In a further aspect of the invention, the combining using compensating factors is a combining of the section outputs for only one code period.
In a further aspect of the invention, the combining using compensating factors is a coherent combining of more than one code period of the section outputs, the term coherent combining being used to indicate a combining of terms in which the phase or sign of the terms is taken into account.
In another, further aspect of the invention, the apparatus also includes an analysis module, responsive to the sequence of second frequency indicators, for providing a replica code phase and a corrected carrier frequency.

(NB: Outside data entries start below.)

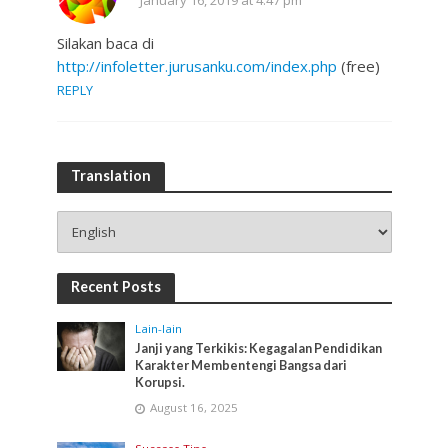
January 16, 2019 at 4:47 pm
Silakan baca di
http://infoletter.jurusanku.com/index.php
(free)
REPLY
Translation
Recent Posts
Lain-lain
Janji yang Terkikis: Kegagalan Pendidikan
Karakter Membentengi Bangsa dari
Korupsi.
August 16, 2025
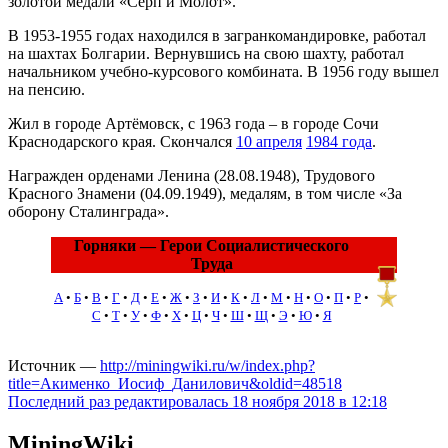
золотой медали «Серп и Молот».
В 1953-1955 годах находился в загранкомандировке, работал
на шахтах Болгарии. Вернувшись на свою шахту, работал
начальником учебно-курсового комбината. В 1956 году вышел
на пенсию.
Жил в городе Артёмовск, с 1963 года – в городе Сочи
Краснодарского края. Скончался
10 апреля
1984 года
.
Награжден орденами Ленина (28.08.1948), Трудового
Красного Знамени (04.09.1949), медалям, в том числе «За
оборону Сталинграда».
Горняки — Герои Социалистического
Труда
А
•
Б
•
В
•
Г
•
Д
•
Е
•
Ж
•
З
•
И
•
К
•
Л
•
М
•
Н
•
О
•
П
•
Р
•
С
•
Т
•
У
•
Ф
•
Х
•
Ц
•
Ч
•
Ш
•
Щ
•
Э
•
Ю
•
Я
Источник —
http://miningwiki.ru/w/index.php?
title=Акименко_Иосиф_Данилович&oldid=48518
Последний раз редактировалась 18 ноября 2018 в 12:18
MiningWiki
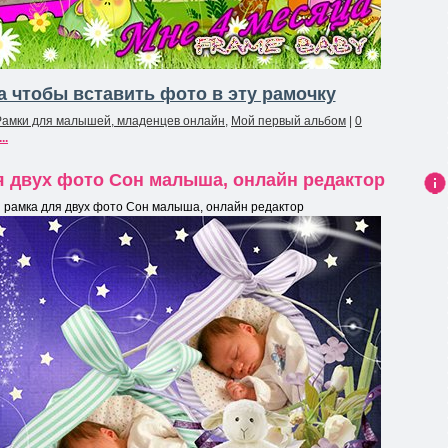
 чтобы вставить фото в эту рамочку
Рамки для малышей, младенцев онлайн
,
Мой первый альбом
|
0
..
я двух фото Сон малыша, онлайн редактор
Ин
 рамка для двух фото Сон малыша, онлайн редактор
фо
рма
ция
к
нов
ост
и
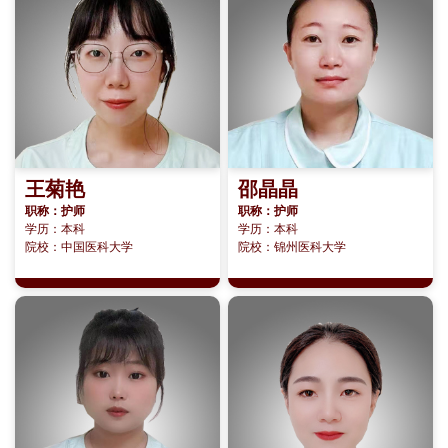
王菊艳
邵晶晶
职称：护师
职称：护师
学历：本科
学历：本科
院校：中国医科大学
院校：锦州医科大学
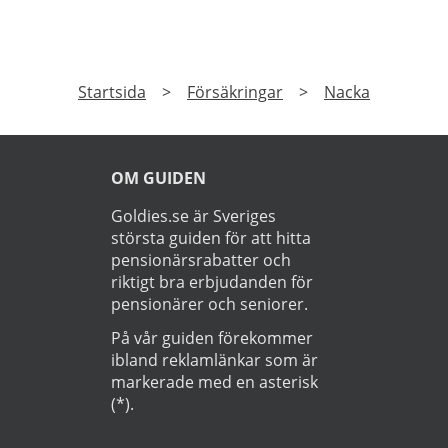
PRENUMERERA
Prenumerera på vårt nyhetsbrev och få exklusiv
tillgång till specialerbjudanden.
►
Läs
Integritetspolicy
Startsida
>
Försäkringar
>
Nacka
OM GUIDEN
Goldies.se är Sveriges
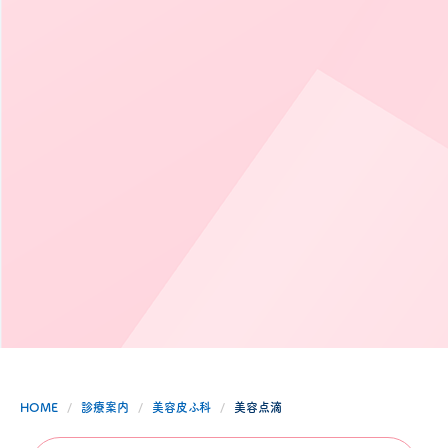
HOME
診療案内
美容皮ふ科
美容点滴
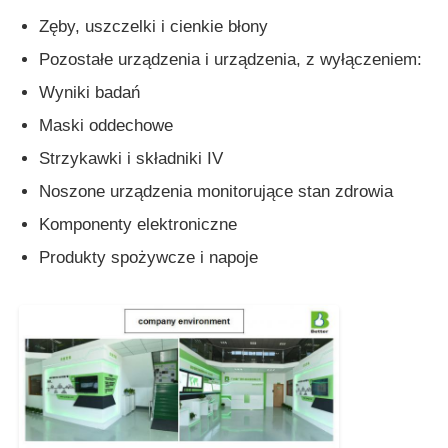
Zęby, uszczelki i cienkie błony
maszyna do formowania wtryskowego silikonu
Pozostałe urządzenia i urządzenia, z wyłączeniem:
Wyniki badań
System dawkowania LSR
Maski oddechowe
Strzykawki i składniki IV
Maszyna do przekształcenia
Noszone urządzenia monitorujące stan zdrowia
Komponenty elektroniczne
Akcesoria do maszyn do formowania wtryskowego
Produkty spożywcze i napoje
Wstrzykiwacze odlewy z kauczuku silikonowego ciekł
Odlewanie płynnego silikonu
Silikonowy gumowy wtrysk formowania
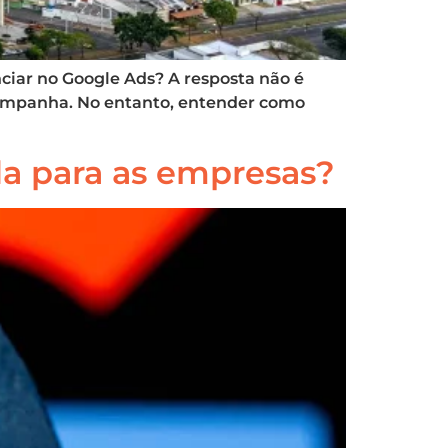
iar no Google Ads? A resposta não é
 campanha. No entanto, entender como
a para as empresas?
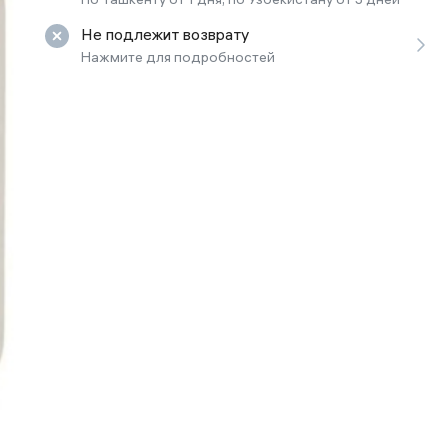
ьной реальности
Не подлежит возврату
Нажмите для подробностей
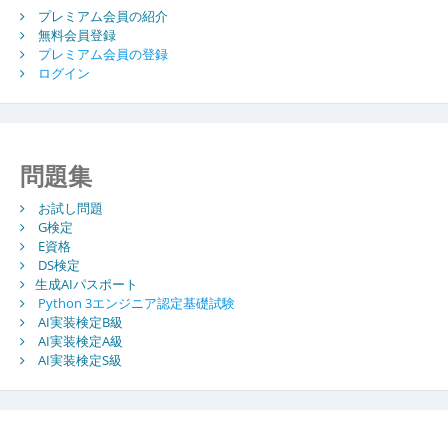
ョ
プレミアム会員の紹介
ン
無料会員登録
プレミアム会員の登録
ログイン
問題集
お試し問題
G検定
E資格
DS検定
生成AIパスポート
Python 3エンジニア認定基礎試験
AI実装検定B級
AI実装検定A級
AI実装検定S級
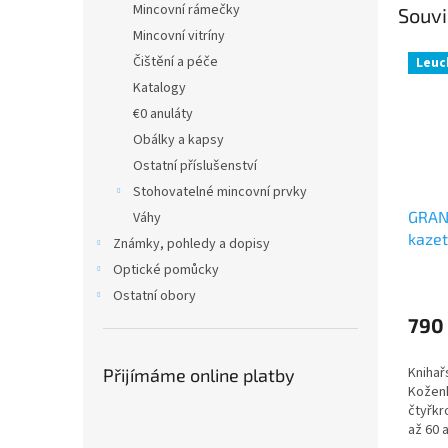
Mincovní rámečky
Souvi
Mincovní vitríny
Čištění a péče
Leuc
Katalogy
€0 anuláty
Obálky a kapsy
Ostatní příslušenství
Stohovatelné mincovní prvky
GRAN
Váhy
kaze
Známky, pohledy a dopisy
Optické pomůcky
Ostatní obory
790
Knihař
Přijímáme online platby
Kožen
čtyřkr
až 60 a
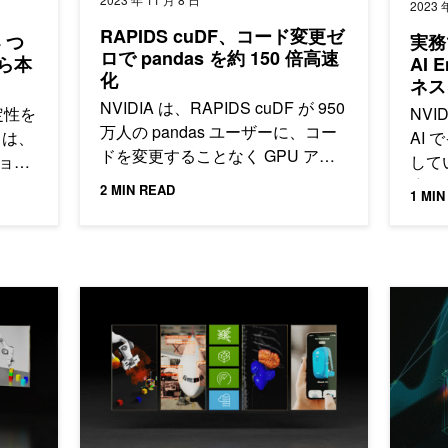
2023 
RAPIDS cuDF、コード変更ゼ
 つ
実務
ロで pandas を約 150 倍高速
ら本
AI 
化
ネス
NVIDIA は、RAPIDS cuDF が 950
定性を
NVID
万人の pandas ユーザーに、コー
e は、
AI
ドを変更することなく GPU アク
ション
して
セラレーションを提供できるよう
の移行
応し
2 MIN READ
1 MIN
になったと発表しました。
ティ
側面
より、最先端 AI の利用を加速
新機能を備えた NVIDIA AI Enterprise 2.1 の一般提供
RAPI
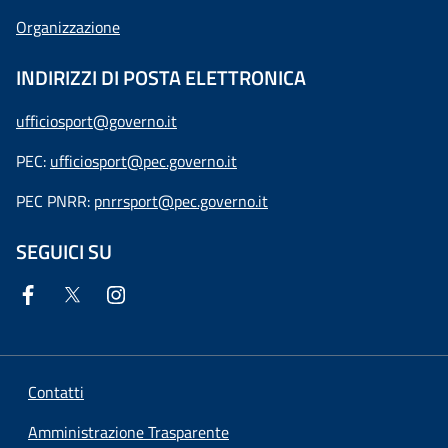
Organizzazione
INDIRIZZI DI POSTA ELETTRONICA
ufficiosport@governo.it
PEC:
ufficiosport@pec.governo.it
PEC PNRR:
pnrrsport@pec.governo.it
SEGUICI SU
Contatti
Amministrazione Trasparente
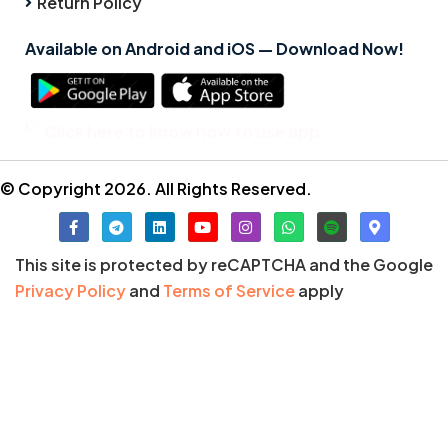
Return Policy
Available on Android and iOS — Download Now!
Click here to know how to use app
© Copyright 2026. All Rights Reserved.
This site is protected by reCAPTCHA and the Google
Privacy Policy
and
Terms of Service
apply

In still another, further aspect of the invention, the combining using compensating factors is coherent combining, and in a further aspect, the compensated acquisition module includes: a coherent combining module, responsive to the section outputs, for combining the section outputs a plurality of times, each combination using different compensating factors based on a frequency offset selected from the group of frequency offsets, to provide one or more successive groups of sequences of compensated sums; and a non-coherent combining module, responsive to the one or more groups of sequences of compensated sums, for accumulating, frequency offset-wise, the magnitudes of each element of the one or more successive groups of compensated sums.
In still another, further aspect of the invention, the multi-section matched filter and the compensated acquisition module are co-located in a receiver.
In yet still another, further aspect of the invention, the apparatus is a distributed system in that the compensated acquisition module includes computational elements located in a facility separate from the facility or apparatus that hosts the multi-section matched filter.